Eloquently, Hedge opens these entanglements by analyzing various kinds of mediated practices. One chapter, for example, examines Indian food blogs and the ways in which the women tinker with their grandmothers’ recipes and in doing so produce a cosmopolitan and adaptive image of Indian cooking and themselves. Indian cooking is stereotypically considered time-consuming but these bloggers celebrate a life where one can have a career and still enjoy good food and cooking. Food blogging is just one of the ways in which technology is operationalized for place-making and for the negotiation of citizenship, for creating ways of being both Indian and American. In these blogs, contemporary life is about finding cultural flexibility that bends and complies with multiple identities. Writing a blog about this bending is performative: the women become who they are by performing their hybrid identity by blogging. This communicative practice also constitutes a social group of women who share similar struggles in their cosmopolitan belonging.
Other examples where Hedge finds similar negotiations of in-betweenness include protest, sport, music and rituals. For instance, she observes the DREAMers in New York, an immigrant youth-led organization that campaigns for the rights of immigrant youth regardless of their official immigration status. By protesting in public with slogans like ‘We are American’, they act as citizens, and in doing so, they revise what citizenship means.
However, while Hegde shows how people successfully bend their cultural identities, she doesn’t avoid talking about the tensions and moments where there is just cultural stiffness. One source of anxiety is that many people don’t conceive of culture as something flexible, but constantly raise questions about authenticity and legitimacy. Can Algerian-French support the Algerian soccer team? Can Indian Carnatic music be played in a Jazz Club in New York and can it be learned without the traditional teaching method that transmits knowledge from the guru to the student? Those thinking in nationalist ways have a clear answer to these kinds of questions. For them, there are no multiple loyalties. In this black-and-white cultural thinking, the figure of the migrant, or actually the migrant-looking one, is regarded with suspicion. Hegde analyzes mediated representations of ‘the veiled Muslim woman’ and the digital hunt of the Boston bomber as examples of mediated representations of something that is ‘out of sync with modernity’. Powerfully, she counters these narrow perceptions and shows how culture is not a substance in people or in their actions but that people continuously make culture in specific situations.

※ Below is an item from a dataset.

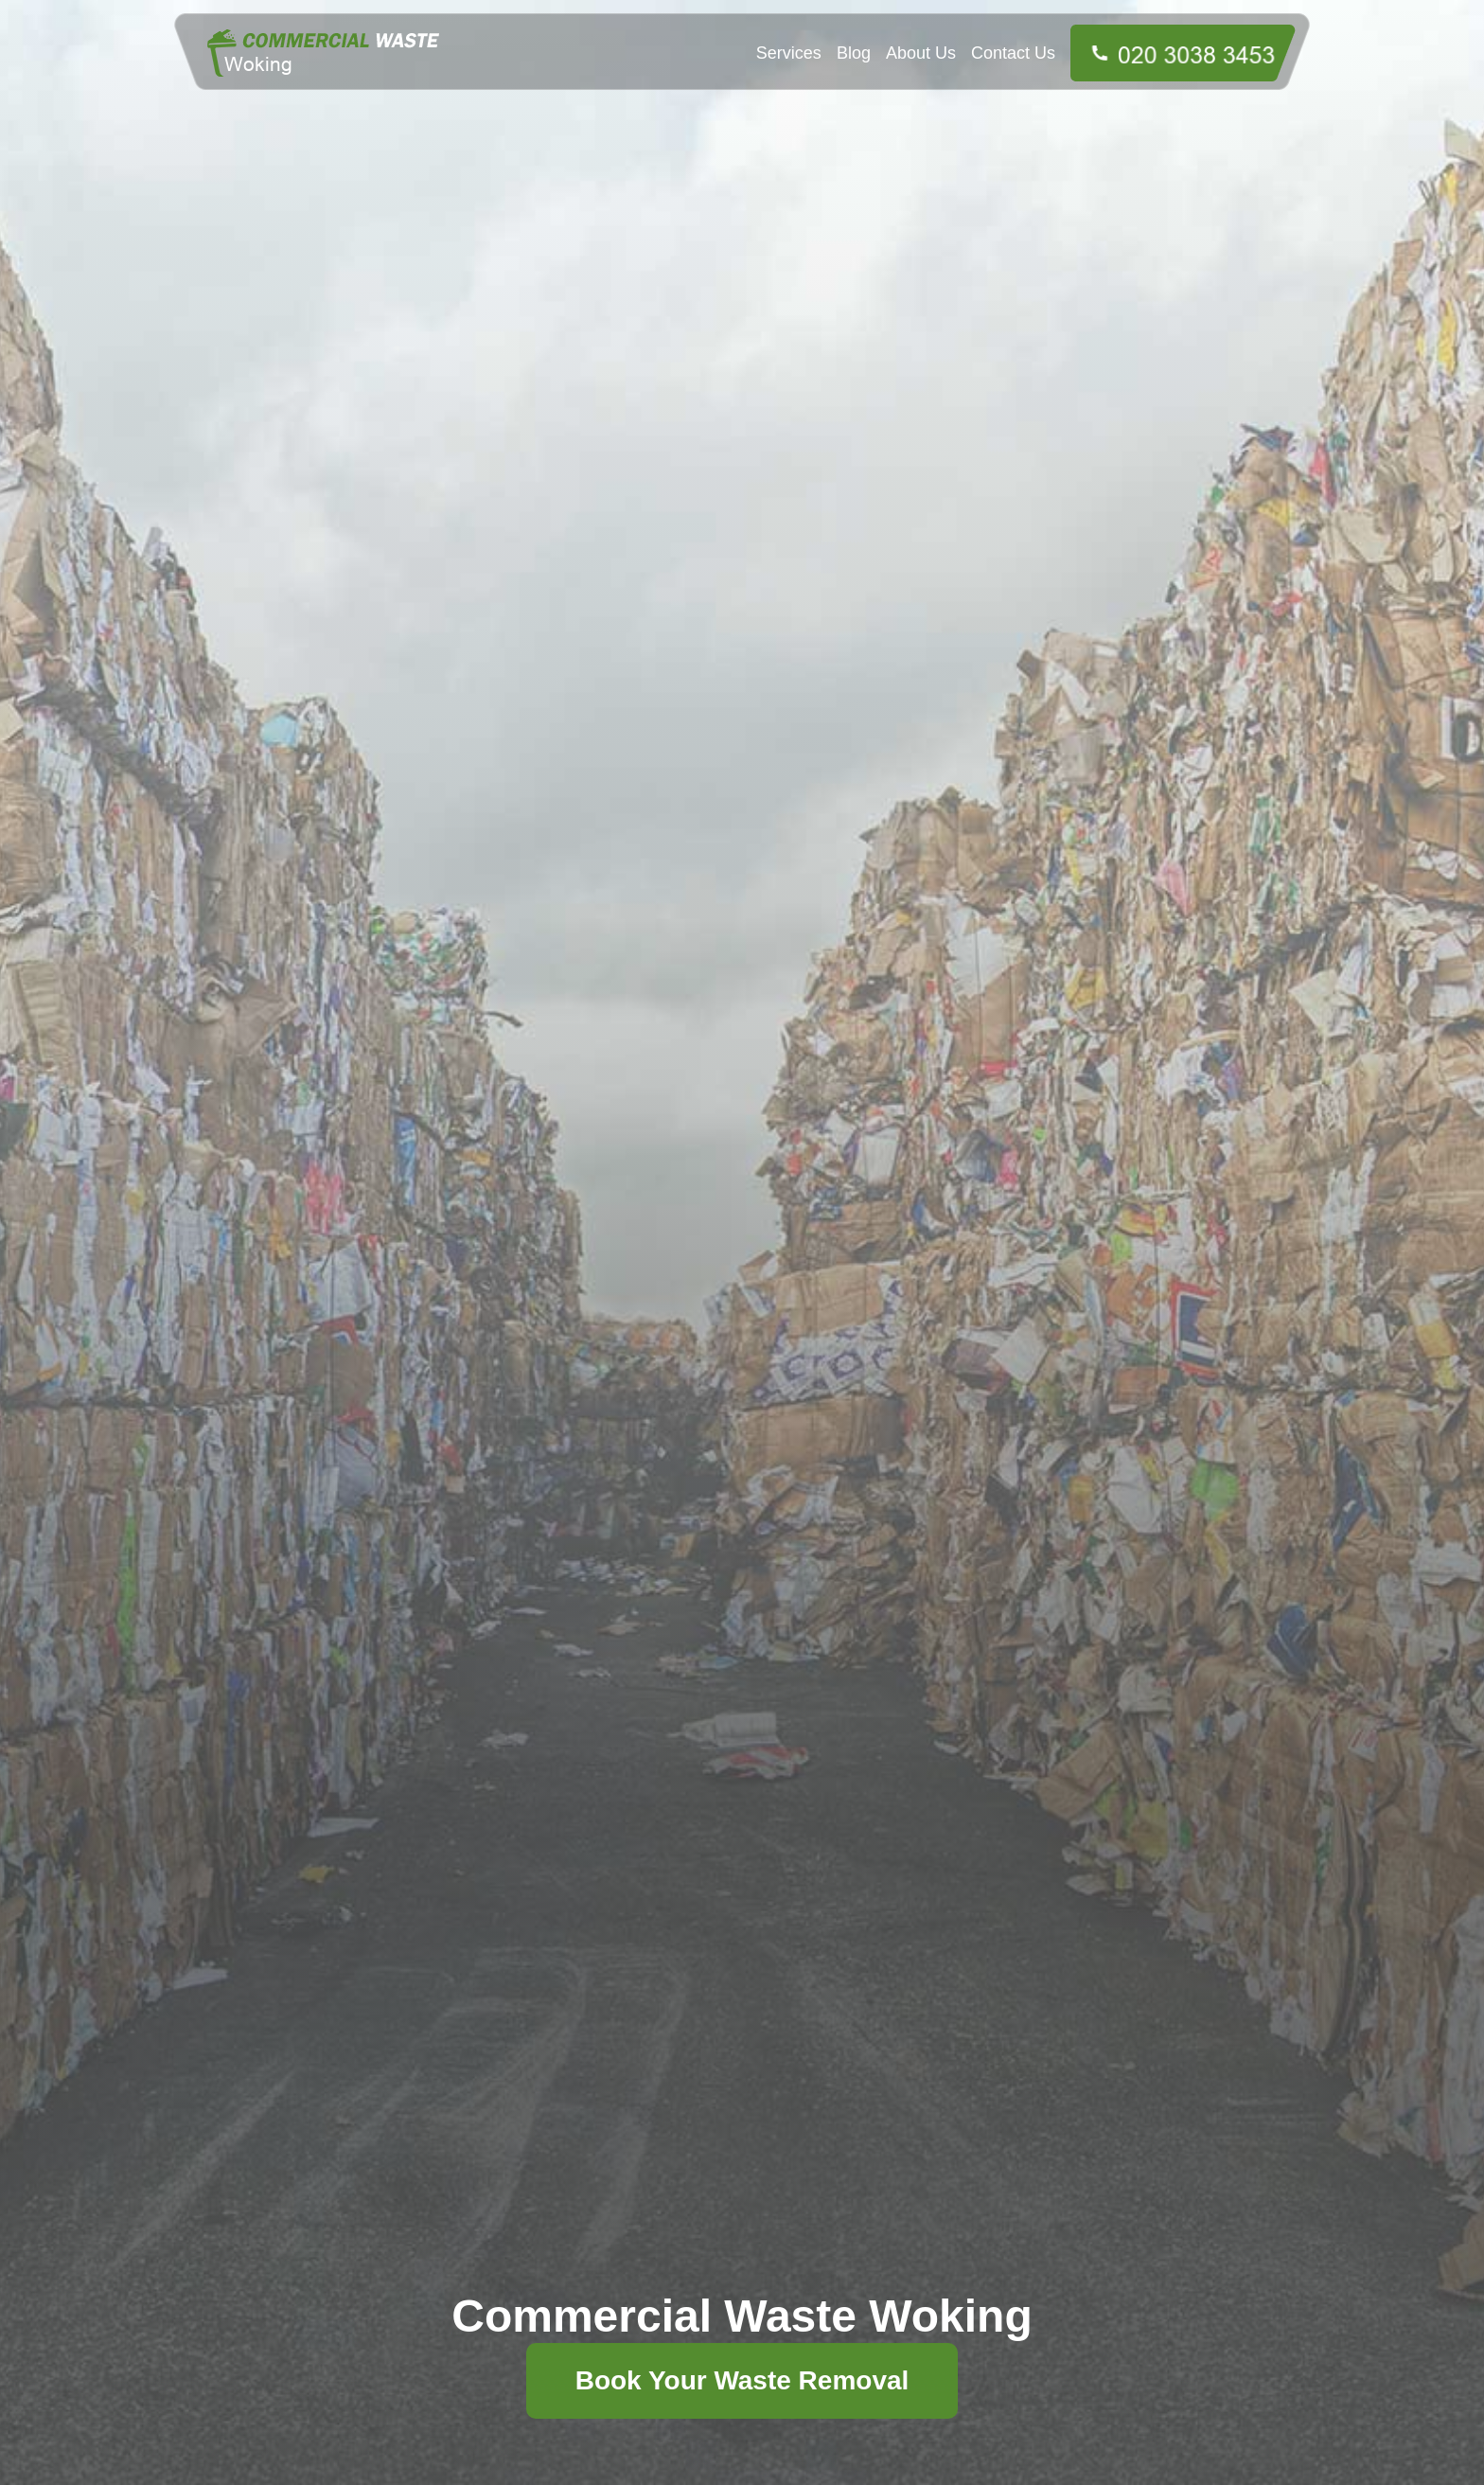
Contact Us (1013, 53)
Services (789, 53)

This book successfully applies concepts we associate with migration, such as globalization, transnationalism and cosmopolitanism, in complex contemporary situations. Through various case studies, we learn how media shapes the understanding of migration but also how migrants shape their lives in mediated worlds and, by doing so, make the world. Radha Hegde takes her reader through stories and details that have caught her attention, brings conceptual ideas to life and makes us re-examine them. The complexity of these theoretical perspectives dissolves as she ‘watches’ images and reads novels, journalism and scholarly literature. Most fascinating are her own observations of diasporic everyday lives, migrant protests and cultural events in New York where she lives and elsewhere where she travels. Hegde keeps her analytical eyes open everywhere and in an original way she thinks through mediated life. This book is a pleasure to read.